With overcast skys I could dial back my aperture a bit to my lens' sweet spot, probably around f/16 and would have gotten sharper images.

Finally, I would take a bit more time to compose my shots.  I was admittedly a bit spooked being under the pier by myself with the surf surging just a few feet below me. As a result I wasn't able to fully concentrate on what I was shooting.

Overall, I'm really happy with my images. I'm really looking forward to practicing this technique again.

Friday, January 13, 2012

Making a Photograph

Several of the photography gurus that I follow stress the difference between taking a photograph and making a photograph.  What is the difference? Taking a photo is simply pointing and shooting, hoping for the best.  Making a photograph takes time - time to carefully choose a location, paying attention to light, composing the shot, and possibly spending time in post processing to make my artistic vision a reality.

The following photograph was made on a day trip with my mom up Highway 1 from San Luis Obispo to Cambria and back. The shoreline at Cambria was our first stop. I pulled out my tripod, borrowed my mom's neutral density filter and made my composition.  I wasn't done there, though.  This High Dynamic Range (HDR) image is a composite of five images. Pressing the shutter was just the first step of many.

Wedgewood Accessway - Cambria, CA
Here are the original RAW images:

Why did I need five images? My goal was to capture detail in both the highlights and shadows.  In this scene capturing that range required five images.  I was able to determine this while I was shooting by watching my histogram as I modified the shutter speed. In the darkest image I made sure that the histogram wasn't touching the right side of the graph.  In the brightest image I ensured that the histogram wasn't touching the left side of the graph.

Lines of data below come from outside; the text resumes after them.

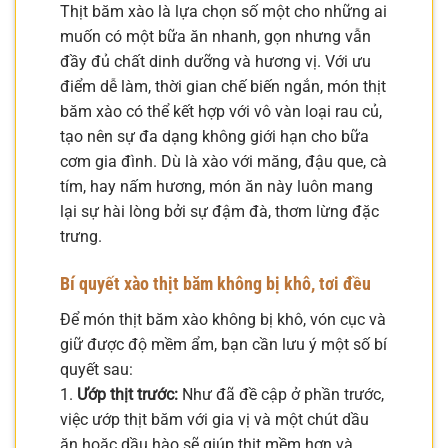
Thịt băm xào là lựa chọn số một cho những ai
muốn có một bữa ăn nhanh, gọn nhưng vẫn
đầy đủ chất dinh dưỡng và hương vị. Với ưu
điểm dễ làm, thời gian chế biến ngắn, món thịt
băm xào có thể kết hợp với vô vàn loại rau củ,
tạo nên sự đa dạng không giới hạn cho bữa
cơm gia đình. Dù là xào với măng, đậu que, cà
tím, hay nấm hương, món ăn này luôn mang
lại sự hài lòng bởi sự đậm đà, thơm lừng đặc
trưng.
Bí quyết xào thịt băm không bị khô, tơi đều
Để món thịt băm xào không bị khô, vón cục và
giữ được độ mềm ẩm, bạn cần lưu ý một số bí
quyết sau:
1.
Ướp thịt trước:
Như đã đề cập ở phần trước,
việc ướp thịt băm với gia vị và một chút dầu
ăn hoặc dầu hào sẽ giúp thịt mềm hơn và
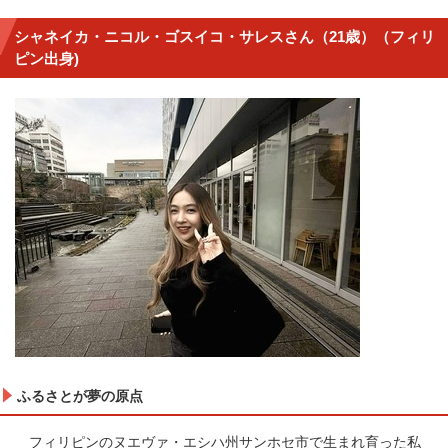
シャネイカ・ニコル・ゴスイコ・サレスさん（21歳）（フィリ
ピン出身)
ふるさとが夢の原点
フィリピンのヌエヴァ・エシハ州サンホセ市で生まれ育った私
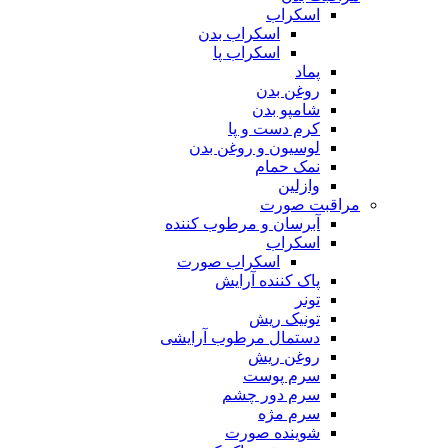
اسکراب
اسکراب بدن
اسکراب پا
پماد
روغن بدن
شامپو بدن
کرم دست و پا
لوسیون و روغن بدن
نمک حمام
وازلین
مراقبت صورت
آبرسان و مرطوب کننده
اسکراب
اسکراب صورت
پاک کننده آرایش
تونر
تونیک ریش
دستمال مرطوب آرایشی
روغن ریش
سرم پوست
سرم دور چشم
سرم مژه
شوینده صورت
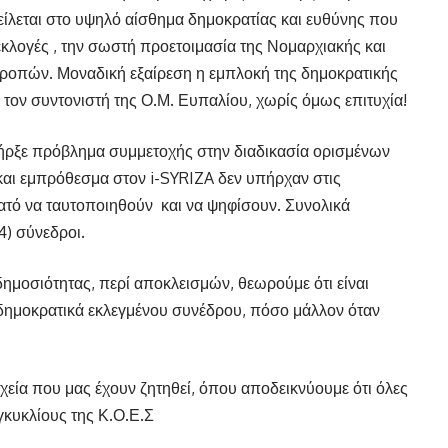
είλεται στο υψηλό αίσθημα δημοκρατίας και ευθύνης που
εκλογές , την σωστή προετοιμασία της Νομαρχιακής και
τροπών. Μοναδική εξαίρεση η εμπλοκή της δημοκρατικής
 τον συντονιστή της Ο.Μ. Ευπαλίου, χωρίς όμως επιτυχία!
πήρξε πρόβλημα συμμετοχής στην διαδικασία ορισμένων
 και εμπρόθεσμα στον i-SYRIZA δεν υπήρχαν στις
νατό να ταυτοποιηθούν
και να ψηφίσουν. Συνολικά
4) σύνεδροι.
ημοσιότητας, περί αποκλεισμών, θεωρούμε ότι είναι
ημοκρατικά εκλεγμένου συνέδρου, πόσο μάλλον όταν
χεία που μας έχουν ζητηθεί, όπου αποδεικνύουμε ότι όλες
γκυκλίους της Κ.Ο.Ε.Σ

Darkest image - histogram isn't touching the right side of the graph

Brightest image - histogram isn't touching the left side of the graph

The next step in making my photograph was to combine these five images into one using Photomatix Pro.  Again, my goal was to maintain detail in both the highlights and shadows, but now in a single, composite image.

Tone-mapped image from Photomatix Pro
Once I have the tone-mapped image I can start making my artistic vision take shape. I did a bit of cropping, and added a bit of contrast, and then for the final touches I took the image into Topaz Adjust to bring out detail and color.

The finished photograph
I MADE this photograph. It is my artistic interpretation. What do you think?

Thursday, January 12, 2012

2012 is well on its way!

It is January 12, 2012 and this is my first post of the year.  That wasn't part of my plan.  I had grand ideas about posting more regularly and making a few changes in how I'm running my photography business.  Those changes are still in the works but it seems life rarely goes as planned.

I was fortunate to spend three weeks with my family on the Central Coast of California for the holidays.  It was a roller coaster of a time but I'm so glad I was able to be there. I've been home a little less than a week, now, and with the post-holiday letdown my immune system tanked and I've been down the last few days with a nasty head cold.

Tonight, I'm finally feeling a bit more like myself and decided it was time to show you at least one of the images I made while I was up north.  Thats right, I did take a bit of time to go out shooting while I was up in San Luis Obispo County.

Harmony Bicycle Diptych
I made this image (or rather images) in Harmony, CA - population 18. It is a VERY small town with a few artists' studios that are definitely worth a look (there is a coffee mug in the pottery studio that I still kick myself for not buying). I came across this old bicycle along the side of a building with weeds growing up and around it. I love the details and textures.

Now that I'm feeling better I'll get around to posting a few more of my photographs from the trip. I promise.